Over time I decided to focus on animal inspired art. It made sense as animals are of great interest to me. I care about their welfare. I donate a portion of sales from my art to a local no-kill animal shelter. But, as I said, it took some time to make this subject matter the focus of my art.

I think the other aspect that makes the “follow your passion” mantra difficult for me is that this art making gig is also my business. Somewhere along the way, when art becomes a business, you learn there are many more things that must be considered if you hope to have some amount of success. It becomes a balancing act to make art and run a business as an artist.

Maybe that’s why some people say “Beware of your hobby turning into business” (or something like that.)

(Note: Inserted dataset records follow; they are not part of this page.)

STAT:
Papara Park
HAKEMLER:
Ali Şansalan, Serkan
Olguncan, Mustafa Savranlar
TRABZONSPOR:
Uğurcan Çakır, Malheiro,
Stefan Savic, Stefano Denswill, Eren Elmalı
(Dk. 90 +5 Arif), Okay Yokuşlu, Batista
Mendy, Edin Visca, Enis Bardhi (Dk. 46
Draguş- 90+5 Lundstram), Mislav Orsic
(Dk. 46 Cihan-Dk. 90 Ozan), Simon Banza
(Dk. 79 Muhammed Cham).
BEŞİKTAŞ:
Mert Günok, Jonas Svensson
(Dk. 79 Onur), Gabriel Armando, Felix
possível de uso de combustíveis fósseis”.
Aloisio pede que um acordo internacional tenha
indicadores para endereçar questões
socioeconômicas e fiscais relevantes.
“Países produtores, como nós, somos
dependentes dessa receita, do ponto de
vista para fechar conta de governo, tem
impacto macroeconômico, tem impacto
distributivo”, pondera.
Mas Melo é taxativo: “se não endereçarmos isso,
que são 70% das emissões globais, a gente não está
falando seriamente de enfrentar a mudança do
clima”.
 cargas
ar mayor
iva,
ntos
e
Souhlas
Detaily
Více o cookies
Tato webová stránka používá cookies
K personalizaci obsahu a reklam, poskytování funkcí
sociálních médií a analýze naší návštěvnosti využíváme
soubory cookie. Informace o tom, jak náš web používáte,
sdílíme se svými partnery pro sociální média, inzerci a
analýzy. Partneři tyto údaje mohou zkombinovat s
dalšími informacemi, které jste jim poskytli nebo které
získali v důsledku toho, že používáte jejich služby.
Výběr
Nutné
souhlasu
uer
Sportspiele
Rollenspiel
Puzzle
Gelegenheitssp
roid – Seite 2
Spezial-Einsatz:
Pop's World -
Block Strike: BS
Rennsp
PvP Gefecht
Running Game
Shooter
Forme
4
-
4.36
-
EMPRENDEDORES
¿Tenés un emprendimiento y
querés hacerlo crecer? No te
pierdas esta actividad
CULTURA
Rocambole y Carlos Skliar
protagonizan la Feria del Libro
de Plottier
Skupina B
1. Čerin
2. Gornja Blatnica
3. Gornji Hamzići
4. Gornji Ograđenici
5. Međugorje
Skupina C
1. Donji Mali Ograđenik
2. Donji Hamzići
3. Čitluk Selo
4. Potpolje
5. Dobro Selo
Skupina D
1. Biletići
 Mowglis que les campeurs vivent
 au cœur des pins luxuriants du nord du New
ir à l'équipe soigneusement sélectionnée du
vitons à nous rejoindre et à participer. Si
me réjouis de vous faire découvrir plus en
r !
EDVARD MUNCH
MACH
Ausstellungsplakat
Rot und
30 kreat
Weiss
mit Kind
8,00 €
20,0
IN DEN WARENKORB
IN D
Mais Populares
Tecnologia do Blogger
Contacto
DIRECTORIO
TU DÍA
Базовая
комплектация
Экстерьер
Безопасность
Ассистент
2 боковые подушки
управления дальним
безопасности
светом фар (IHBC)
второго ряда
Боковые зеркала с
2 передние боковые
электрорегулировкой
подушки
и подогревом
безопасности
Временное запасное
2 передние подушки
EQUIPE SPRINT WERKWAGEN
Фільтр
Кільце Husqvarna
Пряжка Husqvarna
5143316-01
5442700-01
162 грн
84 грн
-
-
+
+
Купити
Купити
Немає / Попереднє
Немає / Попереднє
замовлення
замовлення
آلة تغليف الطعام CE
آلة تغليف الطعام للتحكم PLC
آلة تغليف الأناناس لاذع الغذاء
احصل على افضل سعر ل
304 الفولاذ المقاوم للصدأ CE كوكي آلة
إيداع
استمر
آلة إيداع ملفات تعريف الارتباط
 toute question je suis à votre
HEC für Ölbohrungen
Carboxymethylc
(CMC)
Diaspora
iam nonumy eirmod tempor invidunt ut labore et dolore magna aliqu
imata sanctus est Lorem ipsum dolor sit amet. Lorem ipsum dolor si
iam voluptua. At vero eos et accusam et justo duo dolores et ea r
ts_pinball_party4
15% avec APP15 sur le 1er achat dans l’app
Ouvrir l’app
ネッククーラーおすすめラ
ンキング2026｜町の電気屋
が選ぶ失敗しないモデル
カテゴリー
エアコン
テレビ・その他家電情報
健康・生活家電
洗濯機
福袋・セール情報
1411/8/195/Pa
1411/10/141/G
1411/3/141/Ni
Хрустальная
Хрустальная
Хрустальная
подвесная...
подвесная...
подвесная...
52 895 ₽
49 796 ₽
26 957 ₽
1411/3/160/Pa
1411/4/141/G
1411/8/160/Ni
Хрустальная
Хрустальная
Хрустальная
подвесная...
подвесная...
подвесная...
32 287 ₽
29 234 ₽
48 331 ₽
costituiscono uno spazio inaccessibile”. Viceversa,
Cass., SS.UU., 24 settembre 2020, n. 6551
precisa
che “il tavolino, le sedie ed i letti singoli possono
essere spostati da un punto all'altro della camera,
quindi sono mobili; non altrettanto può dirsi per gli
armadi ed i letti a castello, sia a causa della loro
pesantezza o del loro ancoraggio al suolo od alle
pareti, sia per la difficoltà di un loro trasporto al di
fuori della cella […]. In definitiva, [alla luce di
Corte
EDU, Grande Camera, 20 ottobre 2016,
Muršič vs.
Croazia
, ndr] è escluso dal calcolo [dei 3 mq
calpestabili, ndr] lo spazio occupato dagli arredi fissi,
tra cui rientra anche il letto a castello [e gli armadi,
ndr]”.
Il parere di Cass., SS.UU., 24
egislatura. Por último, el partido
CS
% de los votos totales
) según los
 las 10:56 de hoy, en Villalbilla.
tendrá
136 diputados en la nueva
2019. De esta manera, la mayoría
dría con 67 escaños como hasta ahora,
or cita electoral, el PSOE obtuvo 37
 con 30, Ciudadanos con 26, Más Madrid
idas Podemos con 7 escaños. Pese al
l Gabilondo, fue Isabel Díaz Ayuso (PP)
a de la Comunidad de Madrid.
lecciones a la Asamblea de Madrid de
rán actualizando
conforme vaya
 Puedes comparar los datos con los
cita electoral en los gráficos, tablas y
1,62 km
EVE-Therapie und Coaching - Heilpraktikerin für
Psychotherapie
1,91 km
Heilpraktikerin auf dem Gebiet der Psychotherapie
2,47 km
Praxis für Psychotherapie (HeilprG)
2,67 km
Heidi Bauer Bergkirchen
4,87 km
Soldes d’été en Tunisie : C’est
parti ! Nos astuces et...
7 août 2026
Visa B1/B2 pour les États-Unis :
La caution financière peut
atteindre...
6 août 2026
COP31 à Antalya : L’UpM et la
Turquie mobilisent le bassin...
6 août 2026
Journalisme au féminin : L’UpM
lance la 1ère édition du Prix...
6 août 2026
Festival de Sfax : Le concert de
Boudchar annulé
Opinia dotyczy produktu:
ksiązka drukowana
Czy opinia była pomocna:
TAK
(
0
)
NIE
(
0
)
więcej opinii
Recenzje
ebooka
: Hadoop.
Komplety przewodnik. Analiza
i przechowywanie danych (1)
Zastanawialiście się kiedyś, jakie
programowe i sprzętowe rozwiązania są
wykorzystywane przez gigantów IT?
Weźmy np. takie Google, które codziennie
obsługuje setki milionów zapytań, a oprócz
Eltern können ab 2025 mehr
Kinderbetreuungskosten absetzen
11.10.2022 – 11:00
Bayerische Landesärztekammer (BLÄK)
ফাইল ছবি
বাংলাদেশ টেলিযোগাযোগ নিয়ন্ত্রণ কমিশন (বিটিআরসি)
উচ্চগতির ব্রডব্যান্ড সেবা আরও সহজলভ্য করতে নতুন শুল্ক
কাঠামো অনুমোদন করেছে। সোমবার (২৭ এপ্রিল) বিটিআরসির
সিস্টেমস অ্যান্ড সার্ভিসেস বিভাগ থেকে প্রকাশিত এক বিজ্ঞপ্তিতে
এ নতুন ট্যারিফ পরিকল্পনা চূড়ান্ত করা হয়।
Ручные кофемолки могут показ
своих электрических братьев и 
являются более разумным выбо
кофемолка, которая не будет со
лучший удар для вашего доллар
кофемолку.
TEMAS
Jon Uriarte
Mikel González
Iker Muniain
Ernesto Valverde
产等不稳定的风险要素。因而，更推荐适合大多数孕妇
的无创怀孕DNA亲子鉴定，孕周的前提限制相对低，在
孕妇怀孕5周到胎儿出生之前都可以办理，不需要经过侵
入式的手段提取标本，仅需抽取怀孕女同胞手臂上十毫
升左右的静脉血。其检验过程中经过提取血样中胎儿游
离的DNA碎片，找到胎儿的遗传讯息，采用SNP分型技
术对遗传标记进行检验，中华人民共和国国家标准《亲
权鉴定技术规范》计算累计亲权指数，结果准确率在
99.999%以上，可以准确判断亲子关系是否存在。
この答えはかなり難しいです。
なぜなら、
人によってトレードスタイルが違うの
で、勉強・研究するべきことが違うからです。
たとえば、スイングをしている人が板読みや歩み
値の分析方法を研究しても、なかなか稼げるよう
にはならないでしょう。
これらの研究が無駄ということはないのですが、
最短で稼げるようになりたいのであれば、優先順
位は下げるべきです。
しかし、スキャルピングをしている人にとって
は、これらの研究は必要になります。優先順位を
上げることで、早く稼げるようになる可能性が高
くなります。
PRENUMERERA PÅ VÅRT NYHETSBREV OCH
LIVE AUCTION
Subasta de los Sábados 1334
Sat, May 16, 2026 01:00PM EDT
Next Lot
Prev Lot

This morning I read Alyson’s most recent blog post on why she doesn’t advise people to follow their passion. She wrote this as a follow-up to her Deep Thought Thursday post, as many people wanted to know her opinion on the discussion.

I really agree with Alyson’s opinion. What do you think?

6 thoughts on “Solopreneur Wednesday: Who Said I Have To Be Passionate About My Work?

  1. I would not say that I am passionate about my art. I am more like addicted to it. If I don’t have a pencil in my hand I go into withdrawal. Well maybe not that bad. But I know what you are saying. If I am not making something. I am thinking about making something. So I think in my case it is an addiction. Oh well. better than drugs or alcohol.

  2. Great post, Amy, and Alyson’s too. They both really spoke to me about my experience in trying to “follow my passion” when I started selling my jewelry back in the 90s. Alyson’s first point about how something deep inside changes when you start to ask for money about something you’re passionate about. Bingo! That was totally my experience. And now that I no longer pursue the selling side of it, I can enjoy, not pursue, my passion – the creation part (and, like you, it’s only one of my many passions) without it changing how I feel about it. In my job, I am passionate about tea but am not passionate (shhh, don’t tell anyone) about the taking orders, managing, etc. part of it. Thanks for sharing, it was very insightful.

    • Passion for what you do and making it a business is definitely a balancing act Karen. I’ve learned that if I enjoy what I’m making, I’m completely comfortably getting paid for the art “end-product.” I’m also okay with changing my focus and being open to what I truly enjoy to do. Alyson’s blog post really resonated with me. So nice to have someone finally say “It’s okay not be ‘passionate’ about I do.” That it doesn’t make me an odd-ball.

  3. I’m really starting to wonder about it all. I took my passion for writing, photography, spirituality and helping others and turned it into a business. Now it’s starting to feel like work and I’m not sure that I feel as passionate as I did at the beginning. I know it’s to be expected but at the moment my head is spinning with too much input from others!

    • Loran, I think turning your passion into a business can be compared to a long-term relationship. Excitement in the beginning, frustration in the middle, and then a blissful comfort as you now know each other quite well. Lots of input can indeed be overwhelming. I’ve learned that it is completely okay to acknowledge someone’s suggestion, perhaps write it down in the “business parking lot” and then let it go if it doesn’t resonate.